_THE TASK_: An exact copy of every record below is needed, with all pictures removed.

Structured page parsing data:

BEGIN

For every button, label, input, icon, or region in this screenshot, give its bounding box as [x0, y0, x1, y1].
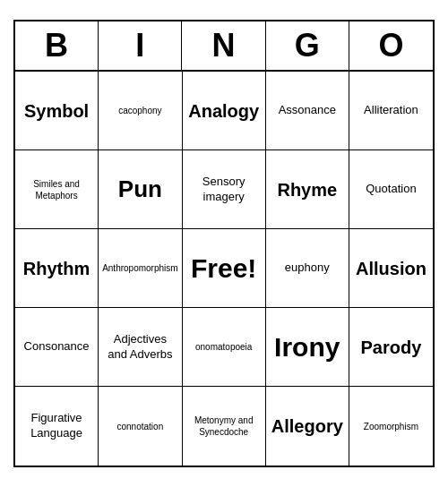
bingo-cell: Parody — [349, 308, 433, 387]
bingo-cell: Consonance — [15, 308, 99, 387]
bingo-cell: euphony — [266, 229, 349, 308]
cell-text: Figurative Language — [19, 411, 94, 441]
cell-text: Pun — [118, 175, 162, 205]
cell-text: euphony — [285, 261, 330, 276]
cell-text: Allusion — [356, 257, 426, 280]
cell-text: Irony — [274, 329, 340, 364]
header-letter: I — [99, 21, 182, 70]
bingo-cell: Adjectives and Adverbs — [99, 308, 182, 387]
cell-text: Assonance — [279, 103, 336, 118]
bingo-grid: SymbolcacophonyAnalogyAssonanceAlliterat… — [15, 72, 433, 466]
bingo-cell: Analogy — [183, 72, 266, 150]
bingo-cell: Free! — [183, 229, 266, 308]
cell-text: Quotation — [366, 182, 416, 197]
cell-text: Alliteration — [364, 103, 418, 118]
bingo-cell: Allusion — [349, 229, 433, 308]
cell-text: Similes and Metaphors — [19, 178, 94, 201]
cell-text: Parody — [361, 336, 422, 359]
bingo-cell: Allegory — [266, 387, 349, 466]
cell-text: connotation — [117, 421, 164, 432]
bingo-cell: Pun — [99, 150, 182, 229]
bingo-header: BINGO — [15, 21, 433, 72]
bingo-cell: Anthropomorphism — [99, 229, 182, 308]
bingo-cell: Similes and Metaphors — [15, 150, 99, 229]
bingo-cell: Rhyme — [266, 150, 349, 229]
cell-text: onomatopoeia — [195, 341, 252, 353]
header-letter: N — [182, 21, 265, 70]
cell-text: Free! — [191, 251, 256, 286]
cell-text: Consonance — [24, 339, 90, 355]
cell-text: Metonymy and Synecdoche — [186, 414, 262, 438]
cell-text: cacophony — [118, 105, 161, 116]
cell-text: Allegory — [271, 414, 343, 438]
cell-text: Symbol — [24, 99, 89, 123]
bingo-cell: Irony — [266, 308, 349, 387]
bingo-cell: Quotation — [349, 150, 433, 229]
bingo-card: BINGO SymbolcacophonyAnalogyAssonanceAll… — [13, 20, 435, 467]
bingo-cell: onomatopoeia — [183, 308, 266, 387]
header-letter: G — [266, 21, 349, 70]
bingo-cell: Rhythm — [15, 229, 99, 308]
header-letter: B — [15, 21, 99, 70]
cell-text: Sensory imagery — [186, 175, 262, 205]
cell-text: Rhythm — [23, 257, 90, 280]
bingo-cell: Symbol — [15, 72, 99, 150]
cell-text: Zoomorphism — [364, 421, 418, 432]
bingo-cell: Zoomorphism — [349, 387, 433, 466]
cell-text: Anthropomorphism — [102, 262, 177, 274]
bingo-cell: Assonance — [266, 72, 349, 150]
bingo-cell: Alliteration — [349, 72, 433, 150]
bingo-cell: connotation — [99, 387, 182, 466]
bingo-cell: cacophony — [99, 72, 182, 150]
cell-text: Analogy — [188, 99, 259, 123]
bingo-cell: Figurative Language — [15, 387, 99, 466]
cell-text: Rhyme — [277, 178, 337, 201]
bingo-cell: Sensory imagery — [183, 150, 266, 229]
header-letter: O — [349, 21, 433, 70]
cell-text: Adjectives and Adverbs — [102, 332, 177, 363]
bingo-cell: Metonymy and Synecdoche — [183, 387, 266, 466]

END

_WRITTEN RESPONSE_:
For every button, label, input, icon, or region in this screenshot, give its bounding box as [x0, y0, x1, y1].
bingo-cell: Parody — [349, 308, 433, 387]
bingo-cell: Consonance — [15, 308, 99, 387]
bingo-cell: euphony — [266, 229, 349, 308]
cell-text: Figurative Language — [19, 411, 94, 441]
cell-text: Pun — [118, 175, 162, 205]
cell-text: euphony — [285, 261, 330, 276]
cell-text: Allusion — [356, 257, 426, 280]
cell-text: Irony — [274, 329, 340, 364]
header-letter: I — [99, 21, 182, 70]
bingo-cell: Adjectives and Adverbs — [99, 308, 182, 387]
cell-text: Assonance — [279, 103, 336, 118]
bingo-grid: SymbolcacophonyAnalogyAssonanceAlliterat… — [15, 72, 433, 466]
bingo-cell: Analogy — [183, 72, 266, 150]
bingo-cell: Free! — [183, 229, 266, 308]
cell-text: Quotation — [366, 182, 416, 197]
cell-text: Alliteration — [364, 103, 418, 118]
bingo-cell: Allusion — [349, 229, 433, 308]
cell-text: Similes and Metaphors — [19, 178, 94, 201]
cell-text: Parody — [361, 336, 422, 359]
bingo-cell: Allegory — [266, 387, 349, 466]
cell-text: connotation — [117, 421, 164, 432]
bingo-cell: Pun — [99, 150, 182, 229]
bingo-header: BINGO — [15, 21, 433, 72]
bingo-cell: Anthropomorphism — [99, 229, 182, 308]
bingo-cell: Similes and Metaphors — [15, 150, 99, 229]
bingo-cell: Rhyme — [266, 150, 349, 229]
cell-text: onomatopoeia — [195, 341, 252, 353]
header-letter: N — [182, 21, 265, 70]
cell-text: Free! — [191, 251, 256, 286]
cell-text: Consonance — [24, 339, 90, 355]
cell-text: Metonymy and Synecdoche — [186, 414, 262, 438]
cell-text: cacophony — [118, 105, 161, 116]
cell-text: Allegory — [271, 414, 343, 438]
cell-text: Symbol — [24, 99, 89, 123]
bingo-cell: Irony — [266, 308, 349, 387]
bingo-cell: Quotation — [349, 150, 433, 229]
bingo-card: BINGO SymbolcacophonyAnalogyAssonanceAll… — [13, 20, 435, 467]
bingo-cell: onomatopoeia — [183, 308, 266, 387]
header-letter: G — [266, 21, 349, 70]
bingo-cell: Rhythm — [15, 229, 99, 308]
header-letter: B — [15, 21, 99, 70]
cell-text: Sensory imagery — [186, 175, 262, 205]
cell-text: Rhythm — [23, 257, 90, 280]
bingo-cell: Symbol — [15, 72, 99, 150]
cell-text: Zoomorphism — [364, 421, 418, 432]
bingo-cell: Zoomorphism — [349, 387, 433, 466]
cell-text: Anthropomorphism — [102, 262, 177, 274]
bingo-cell: Assonance — [266, 72, 349, 150]
bingo-cell: Alliteration — [349, 72, 433, 150]
bingo-cell: connotation — [99, 387, 182, 466]
bingo-cell: cacophony — [99, 72, 182, 150]
cell-text: Analogy — [188, 99, 259, 123]
bingo-cell: Figurative Language — [15, 387, 99, 466]
cell-text: Rhyme — [277, 178, 337, 201]
bingo-cell: Sensory imagery — [183, 150, 266, 229]
header-letter: O — [349, 21, 433, 70]
cell-text: Adjectives and Adverbs — [102, 332, 177, 363]
bingo-cell: Metonymy and Synecdoche — [183, 387, 266, 466]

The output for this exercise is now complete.